— Work request —
Transcribe nothing except the lines below that run from the one with "و عوارض گمرکی" to the one with "以岭健康科技成为2022", ends included, and do not copy any picture.

Data for this exercise section start

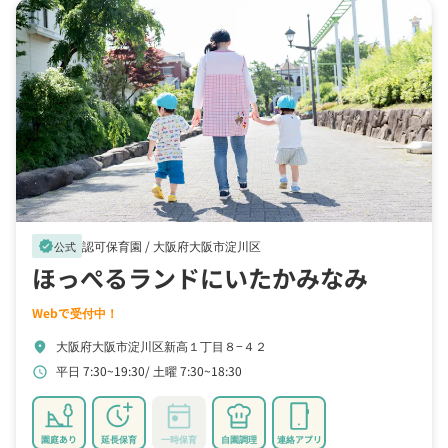
認可保育園 /
大阪府大阪市淀川区
verified
公式
ほっぺるランドにいたかみなみ
Webで受付中！
大阪府大阪市淀川区新高１丁目８−４２
location_on
平日 7:30~19:30
土曜 7:30~18:30
schedule
園庭あり
延長保育
一時保育
自園調理
連絡アプリ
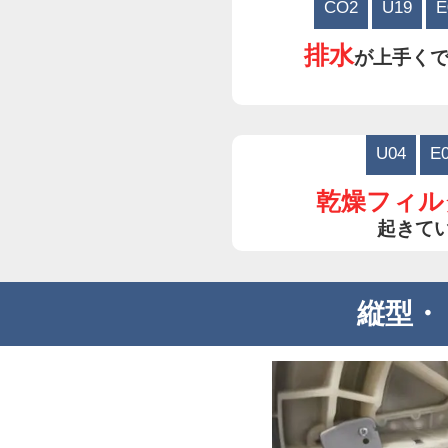
CO2
U19
E
排水
が上手く
U04
E
乾燥フィル
起きて
縦型・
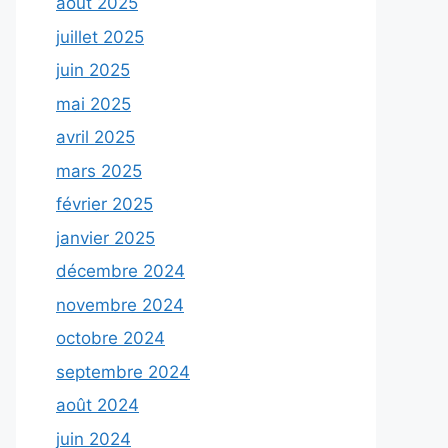
août 2025
juillet 2025
juin 2025
mai 2025
avril 2025
mars 2025
février 2025
janvier 2025
décembre 2024
novembre 2024
octobre 2024
septembre 2024
août 2024
juin 2024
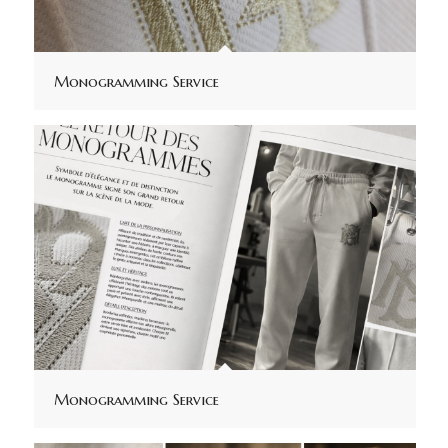
Monogramming Service
Monogramming Service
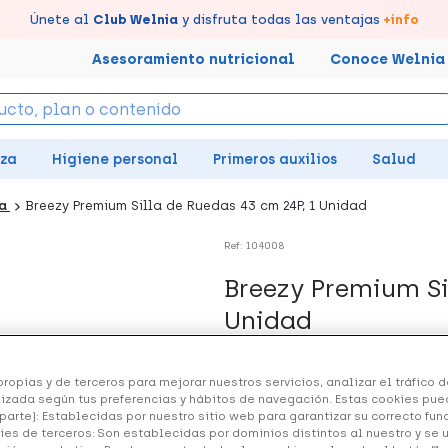
tus puntos en tu Farmacia de Confianza, acumúlalos online.
Disfruta de la entrega
Llévate un
Únete al
7% de descuento
Club Welnia
rápida y gratuita
y disfruta todas las ventajas
creando tu cuenta
en farmacia
aquí
+info
Asesoramiento nutricional
Conoce Welnia
eza
Higiene personal
Primeros auxilios
Salud
da
Breezy Premium Silla de Ruedas 43 cm 24P, 1 Unidad
Ref: 104008
Breezy Premium Si
Unidad
206.95 €
ropias y de terceros para mejorar nuestros servicios, analizar el tráfico de
izada según tus preferencias y hábitos de navegación. Estas cookies pue
parte): Establecidas por nuestro sitio web para garantizar su correcto fu
ies de terceros: Son establecidas por dominios distintos al nuestro y se 
+ 414 puntos
Healthies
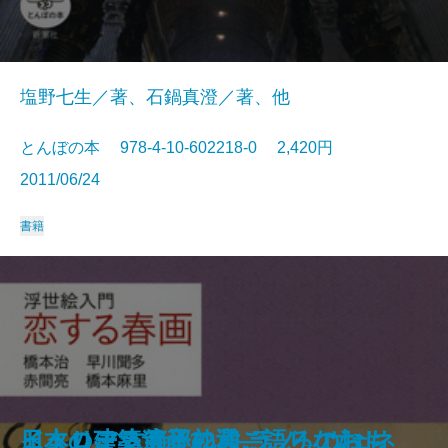
塩野七生／著、石鍋真澄／著、他
とんぼの本 978-4-10-602218-0 2,420円
2011/06/24
書籍
イタリア古寺巡礼 フィレンツェ→
宮澤賢治―雨ニモマケズという祈
日本の建築遺産12選―語りなおし
ド・ローラ節子の和ごころのおも
イタリア古寺巡礼 ミラノ→ヴェネ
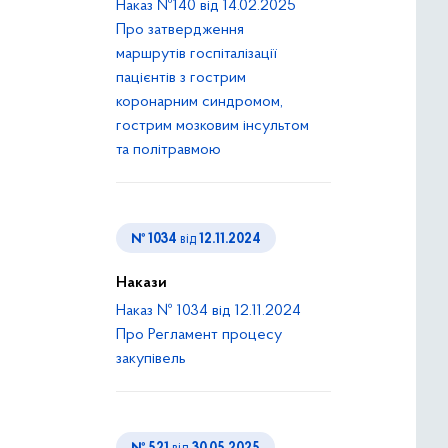
Наказ №140 від 14.02.2025
Про затвердження
маршрутів госпіталізації
пацієнтів з гострим
коронарним синдромом,
гострим мозковим інсультом
та політравмою
№ 1034
від
12.11.2024
Накази
Наказ № 1034 від 12.11.2024
Про Регламент процесу
закупівель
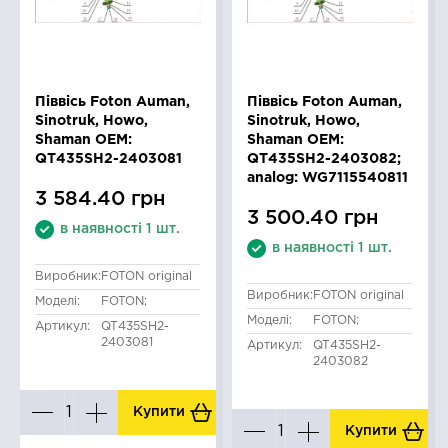
Піввісь Foton Auman,
Піввісь Foton Auman,
Sinotruk, Howo,
Sinotruk, Howo,
Shaman OEM:
Shaman OEM:
QT435SH2-2403081
QT435SH2-2403082;
analog: WG7115540811
3 584.40 грн
3 500.40 грн
в наявності 1 шт.
в наявності 1 шт.
Виробник:
FOTON original
Виробник:
FOTON original
Моделі:
FOTON;
Моделі:
FOTON;
Артикул:
QT435SH2-
2403081
Артикул:
QT435SH2-
2403082
Купити
Купити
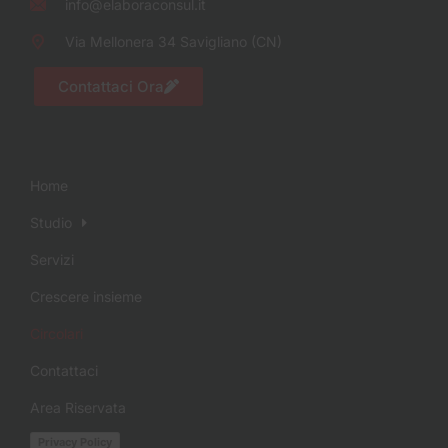
info@elaboraconsul.it
Via Mellonera 34 Savigliano (CN)
Contattaci Ora
Home
Studio
Servizi
Crescere insieme
Circolari
Contattaci
Area Riservata
Privacy Policy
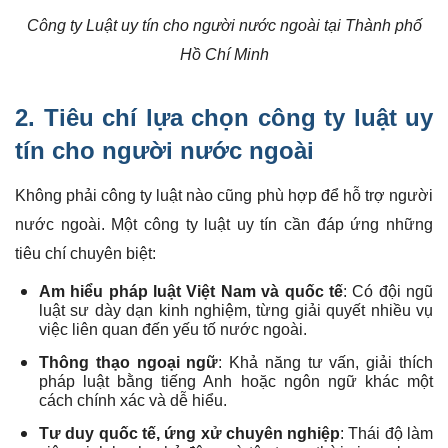
Công ty Luật uy tín cho người nước ngoài tại Thành phố
Hồ Chí Minh
2. Tiêu chí lựa chọn công ty luật uy
tín cho người nước ngoài
Không phải công ty luật nào cũng phù hợp để hỗ trợ người
nước ngoài. Một công ty luật uy tín cần đáp ứng những
tiêu chí chuyên biệt:
Am hiểu pháp luật Việt Nam và quốc tế
: Có đội ngũ
luật sư dày dạn kinh nghiệm, từng giải quyết nhiều vụ
việc liên quan đến yếu tố nước ngoài.
Thông thạo ngoại ngữ
: Khả năng tư vấn, giải thích
pháp luật bằng tiếng Anh hoặc ngôn ngữ khác một
cách chính xác và dễ hiểu.
Tư duy quốc tế, ứng xử chuyên nghiệp
: Thái độ làm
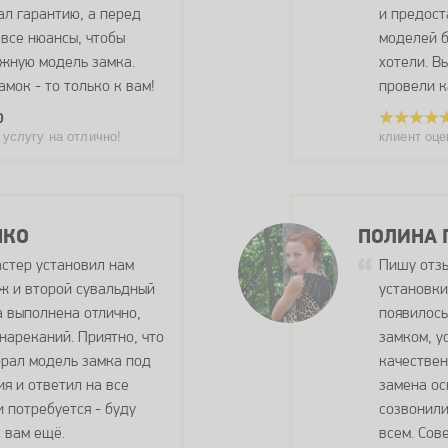
ал гарантию, а перед
и предост
 все нюансы, чтобы
моделей б
жную модель замка.
хотели. В
амок - то только к вам!
провели к
0
 услугу на отлично!
клиент оце
НКО
ПОЛИНА 
стер установил нам
Пишу отзы
ж и второй сувальдный
установки
а выполнена отлично,
появилось
 нареканий. Приятно, что
замком, у
рал модель замка под
качествен
я и ответил на все
замена ос
и потребуется - буду
созвонили
 вам ещё.
всем. Сов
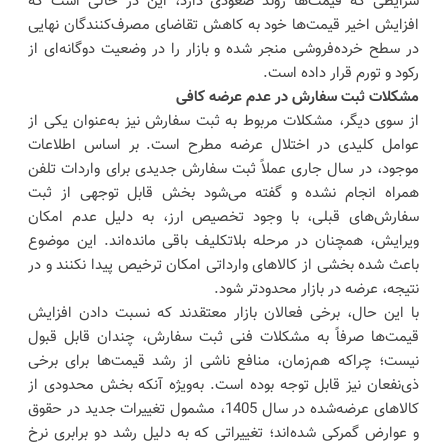
شرایطی که قیمت‌ها روند صعودی دارد، این در حالی است که
افزایش اخیر قیمت‌ها خود به کاهش تقاضای مصرف‌کنندگان نهایی
در سطح خرده‌فروشی منجر شده و بازار را در وضعیت دوگانه‌ای از
رکود و تورم قرار داده است.
مشکلات ثبت سفارش در عدم عرضه کافی
از سوی دیگر، مشکلات مربوط به ثبت سفارش نیز به‌عنوان یکی از
عوامل کلیدی در اختلال عرضه مطرح است. بر اساس اطلاعات
موجود، در سال جاری عملاً ثبت سفارش جدیدی برای واردات تلفن
همراه انجام نشده و گفته می‌شود بخش قابل توجهی از ثبت
سفارش‌های قبلی، با وجود تخصیص ارز، به دلیل عدم امکان
ویرایش، همچنان در مرحله بلاتکلیف باقی مانده‌اند. این موضوع
باعث شده بخشی از کالاهای وارداتی امکان ترخیص پیدا نکنند و در
نتیجه، عرضه در بازار محدودتر شود.
با این حال، برخی فعالان بازار معتقدند که نسبت دادن افزایش
قیمت‌ها صرفاً به مشکلات فنی ثبت سفارش، چندان قابل قبول
نیست؛ چراکه هم‌زمان، منافع ناشی از رشد قیمت‌ها برای برخی
ذی‌نفعان نیز قابل توجه بوده است. به‌ویژه آنکه بخش محدودی از
کالاهای عرضه‌شده در سال 1405، مشمول تغییرات جدید در حقوق
و عوارض گمرکی شده‌اند؛ تغییراتی که به دلیل رشد دو برابری نرخ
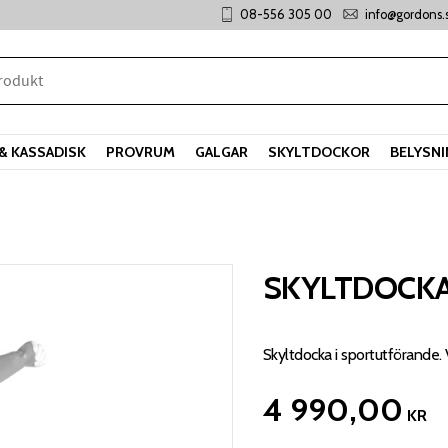
08-556 305 00
info@gordons.
& KASSADISK
PROVRUM
GALGAR
SKYLTDOCKOR
BELYSN
SKYLTDOCKA
Skyltdocka i sportutförande.
4 990,00
KR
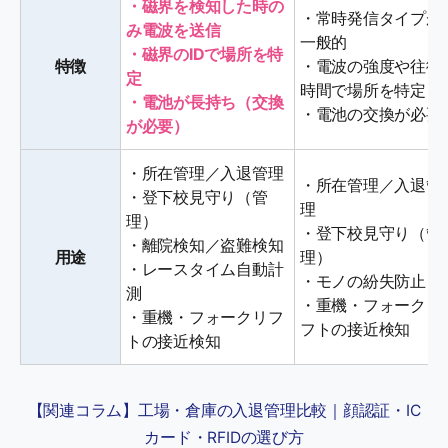
・磁界を検知した時の
・常時発信タイプが
み電波を送信
一般的
・磁界のIDで場所を特
特徴
・電波の強度や往復
定
時間で場所を特定
・電池が長持ち（交換
・電池の交換が必要
が必要）
・所在管理／入退管理
・所在管理／入退管
・登下校見守り（管
理
理）
・登下校見守り（管
・離院検知／盗難検知
用途
理）
・レースタイム自動計
・モノの紛失防止
測
・重機・フォークリ
・重機・フォークリフ
フトの接近検知
トの接近検知
【関連コラム】工場・倉庫の入退管理比較｜顔認証・IC
カード・RFIDの選び方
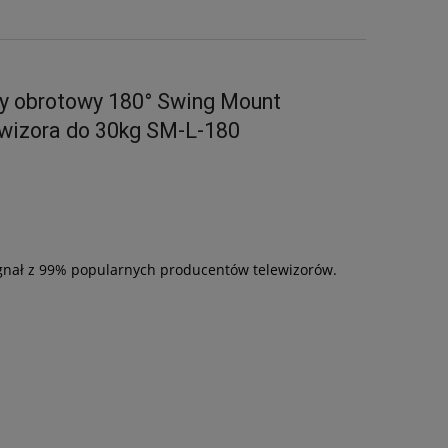
ny obrotowy 180° Swing Mount
wizora do 30kg SM-L-180
ygnał z 99% popularnych producentów telewizorów.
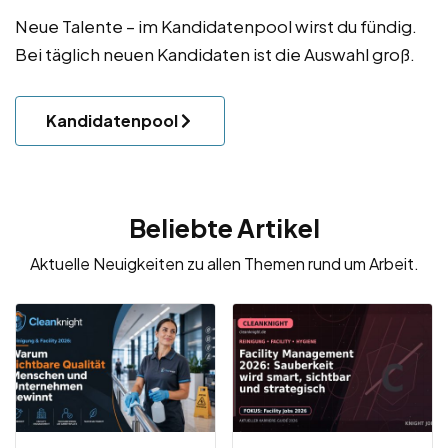
Neue Talente – im Kandidatenpool wirst du fündig.
Bei täglich neuen Kandidaten ist die Auswahl groß.
Kandidatenpool
Beliebte Artikel
Aktuelle Neuigkeiten zu allen Themen rund um Arbeit.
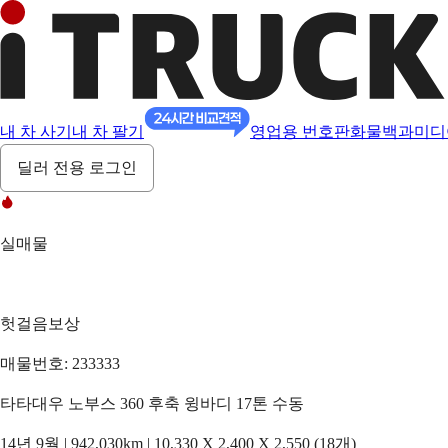
내 차 사기
내 차 팔기
영업용 번호판
화물백과
미디
딜러 전용 로그인
실매물
헛걸음보상
매물번호: 233333
타타대우 노부스 360 후축 윙바디 17톤 수동
14년 9월 | 942,030km | 10,330 X 2,400 X 2,550 (18개)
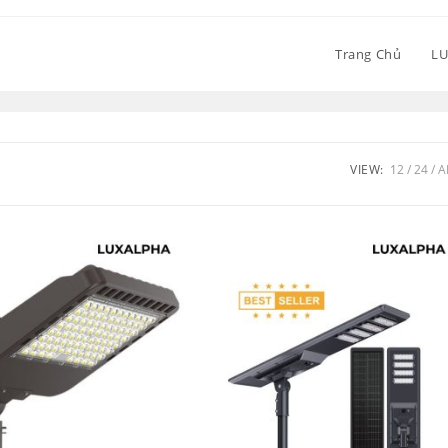
Trang Chủ
L
VIEW:
12
24
A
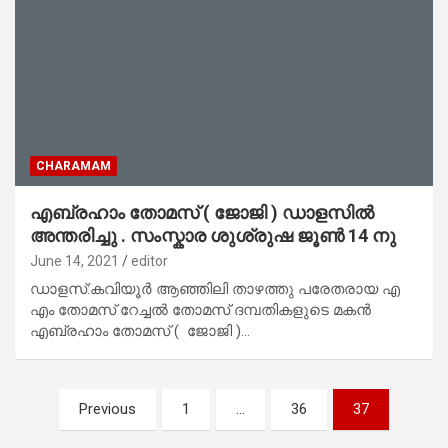
CHARAMAM
എബ്രഹാം തോമസ് ( ജോജി ) ഡാളസിൽ
അന്തരിച്ചു . സംസ്കാര ശുശ്രുഷ ജൂൺ 14 നു
June 14, 2021
editor
ഡാളസ്:കവിയൂർ ആഞ്ഞിലി താഴത്തു പരേതരായ എ
എം തോമസ് റേച്ചൽ തോമസ് ദമ്പതികളുടെ മകൻ
എബ്രഹാം തോമസ് ( ജോജി )…
Posts
Previous
1
…
36
37
pagination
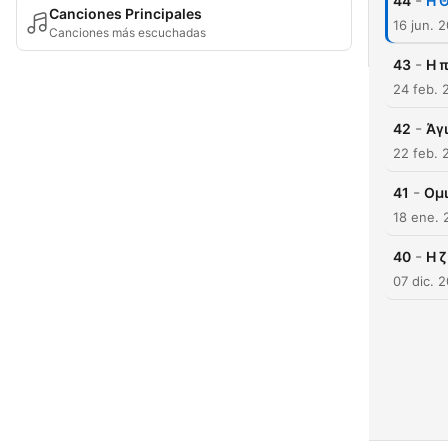
-
44
Η 
Canciones Principales
16 jun. 
Canciones más escuchadas
-
43
Η 
24 feb. 
-
42
Άγ
22 feb. 
-
41
Ομι
18 ene. 
-
40
Η 
07 dic. 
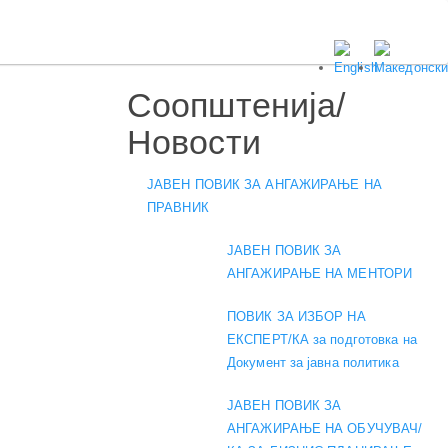
Соопштенија/
Новости
ЈАВЕН ПОВИК ЗА АНГАЖИРАЊЕ НА
ПРАВНИК
ЈАВЕН ПОВИК ЗА
АНГАЖИРАЊЕ НА МЕНТОРИ
ПОВИК ЗА ИЗБОР НА
ЕКСПЕРТ/КА за подготовка на
Документ за јавна политика
ЈАВЕН ПОВИК ЗА
АНГАЖИРАЊЕ НА ОБУЧУВАЧ/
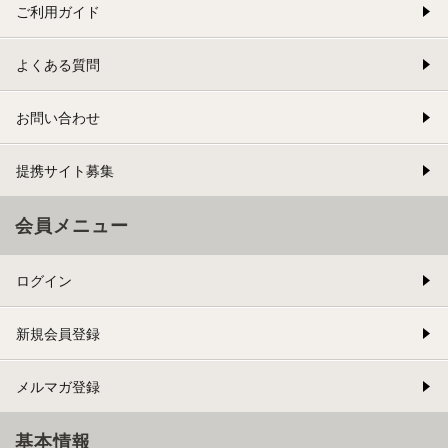
ご利用ガイド
よくある質問
お問い合わせ
提携サイト募集
会員メニュー
ログイン
新規会員登録
メルマガ登録
基本情報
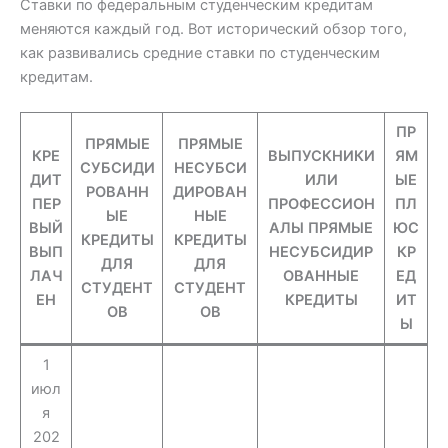
Ставки по федеральным студенческим кредитам
меняются каждый год. Вот исторический обзор того,
как развивались средние ставки по студенческим
кредитам.
ПР
ПРЯМЫЕ
ПРЯМЫЕ
КРЕ
ВЫПУСКНИКИ
ЯМ
СУБСИДИ
НЕСУБСИ
ДИТ
ИЛИ
ЫЕ
РОВАНН
ДИРОВАН
ПЕР
ПРОФЕССИОН
ПЛ
ЫЕ
НЫЕ
ВЫЙ
АЛЫ ПРЯМЫЕ
ЮС
КРЕДИТЫ
КРЕДИТЫ
ВЫП
НЕСУБСИДИР
КР
ДЛЯ
ДЛЯ
ЛАЧ
ОВАННЫЕ
ЕД
СТУДЕНТ
СТУДЕНТ
ЕН
КРЕДИТЫ
ИТ
ОВ
ОВ
Ы
1
июл
я
202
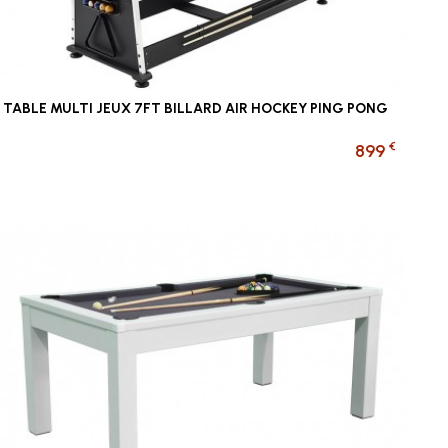
TABLE MULTI JEUX 7FT BILLARD AIR HOCKEY PING PONG
€
899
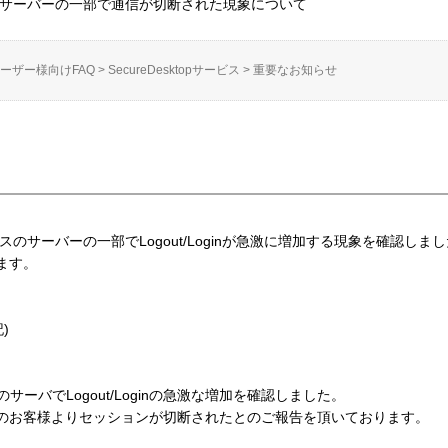
opサービスのサーバーの一部で通信が切断された現象について
ーザー様向けFAQ
>
SecureDesktopサービス
>
重要なお知らせ
topサービスのサーバーの一部でLogout/Loginが急激に増加する現象を確認しま
ます。
)
 に以下のサーバでLogout/Loginの急激な増加を確認しました。
お客様よりセッションが切断されたとのご報告を頂いております。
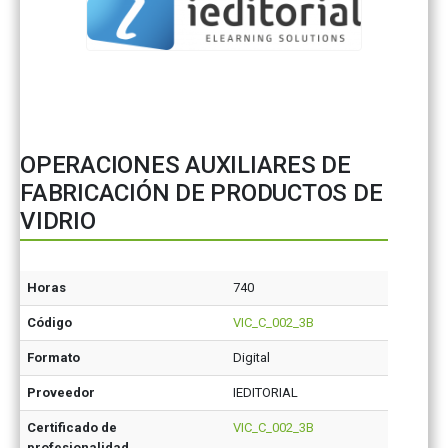
OPERACIONES AUXILIARES DE
FABRICACIÓN DE PRODUCTOS DE
VIDRIO
Horas
740
Código
VIC_C_002_3B
Formato
Digital
Proveedor
IEDITORIAL
Certificado de
VIC_C_002_3B
profesionalidad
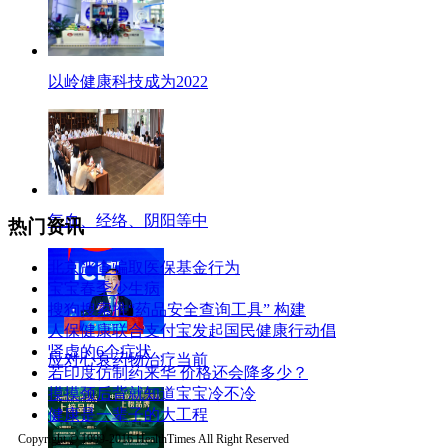
以岭健康科技成为2022
气血、经络、阴阳等中
热门资讯
北京严查骗取医保基金行为
宝宝春季少生病
搜狗搜索推“药品安全查询工具” 构建
人保健康联合支付宝发起国民健康行动倡
肾虚的6个症状
应对心衰药物治疗当前
若印度仿制药来华 价格还会降多少？
摸摸颈后背就知道宝宝冷不冷
健康是一辈子的大工程
Copyright © 1999-2016 HealthTimes All Right Reserved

Data for this exercise section end

— Response to the task —
و عوارض گمرکی شده‌اند؛ تغییراتی که به دلیل رشد دو برابری نرخ
08-556 305 00
info@gordons.
& KASSADISK
PROVRUM
GALGAR
SKYLTDOCKOR
BELYSN
SKYLTDOCKA
Skyltdocka i sportutförande.
4 990,00
KR
・磁界を検知した時の
・常時発信タイプが
み電波を送信
一般的
・磁界のIDで場所を特
特徴
・電波の強度や往復
定
時間で場所を特定
・電池が長持ち（交換
・電池の交換が必要
が必要）
・所在管理／入退管理
・所在管理／入退管
・登下校見守り（管
理
理）
・登下校見守り（管
・離院検知／盗難検知
用途
理）
・レースタイム自動計
・モノの紛失防止
測
・重機・フォークリ
・重機・フォークリフ
フトの接近検知
トの接近検知
【関連コラム】工場・倉庫の入退管理比較｜顔認証・IC
カード・RFIDの選び方
ny obrotowy 180° Swing Mount
wizora do 30kg SM-L-180
ygnał z 99% popularnych producentów telewizorów.
Neue Talente – im Kandidatenpool wirst du fündig.
Bei täglich neuen Kandidaten ist die Auswahl groß.
Kandidatenpool
Beliebte Artikel
Aktuelle Neuigkeiten zu allen Themen rund um Arbeit.
내 차 사기
내 차 팔기
영업용 번호판
화물백과
미디
딜러 전용 로그인
실매물
헛걸음보상
매물번호: 233333
타타대우 노부스 360 후축 윙바디 17톤 수동
14년 9월 | 942,030km | 10,330 X 2,400 X 2,550 (18개)
Trang Chủ
L
VIEW:
12
24
A
CHARAMAM
എബ്രഹാം തോമസ് ( ജോജി ) ഡാളസിൽ
അന്തരിച്ചു . സംസ്കാര ശുശ്രുഷ ജൂൺ 14 നു
June 14, 2021
editor
ഡാളസ്:കവിയൂർ ആഞ്ഞിലി താഴത്തു പരേതരായ എ
എം തോമസ് റേച്ചൽ തോമസ് ദമ്പതികളുടെ മകൻ
എബ്രഹാം തോമസ് ( ജോജി )…
Posts
Previous
1
…
36
37
pagination
-
44
Η 
Canciones Principales
16 jun. 
Canciones más escuchadas
-
43
Η 
24 feb. 
-
42
Άγ
22 feb. 
-
41
Ομι
18 ene. 
-
40
Η 
07 dic. 
Соопштенија/
Новости
ЈАВЕН ПОВИК ЗА АНГАЖИРАЊЕ НА
ПРАВНИК
ЈАВЕН ПОВИК ЗА
АНГАЖИРАЊЕ НА МЕНТОРИ
ПОВИК ЗА ИЗБОР НА
ЕКСПЕРТ/КА за подготовка на
Документ за јавна политика
ЈАВЕН ПОВИК ЗА
АНГАЖИРАЊЕ НА ОБУЧУВАЧ/
ご利用ガイド
よくある質問
お問い合わせ
提携サイト募集
会員メニュー
ログイン
新規会員登録
メルマガ登録
基本情報
Ставки по федеральным студенческим кредитам
меняются каждый год. Вот исторический обзор того,
как развивались средние ставки по студенческим
кредитам.
ПР
ПРЯМЫЕ
ПРЯМЫЕ
КРЕ
ВЫПУСКНИКИ
ЯМ
СУБСИДИ
НЕСУБСИ
ДИТ
ИЛИ
ЫЕ
РОВАНН
ДИРОВАН
ПЕР
ПРОФЕССИОН
ПЛ
ЫЕ
НЫЕ
ВЫЙ
АЛЫ ПРЯМЫЕ
ЮС
КРЕДИТЫ
КРЕДИТЫ
ВЫП
НЕСУБСИДИР
КР
ДЛЯ
ДЛЯ
ЛАЧ
ОВАННЫЕ
ЕД
СТУДЕНТ
СТУДЕНТ
ЕН
КРЕДИТЫ
ИТ
ОВ
ОВ
Ы
1
июл
я
202
TABLE MULTI JEUX 7FT BILLARD AIR HOCKEY PING PONG
€
899
opサービスのサーバーの一部で通信が切断された現象について
ーザー様向けFAQ
>
SecureDesktopサービス
>
重要なお知らせ
topサービスのサーバーの一部でLogout/Loginが急激に増加する現象を確認しま
ます。
)
 に以下のサーバでLogout/Loginの急激な増加を確認しました。
お客様よりセッションが切断されたとのご報告を頂いております。
OPERACIONES AUXILIARES DE
FABRICACIÓN DE PRODUCTOS DE
VIDRIO
Horas
740
Código
VIC_C_002_3B
Formato
Digital
Proveedor
IEDITORIAL
Certificado de
VIC_C_002_3B
profesionalidad
以岭健康科技成为2022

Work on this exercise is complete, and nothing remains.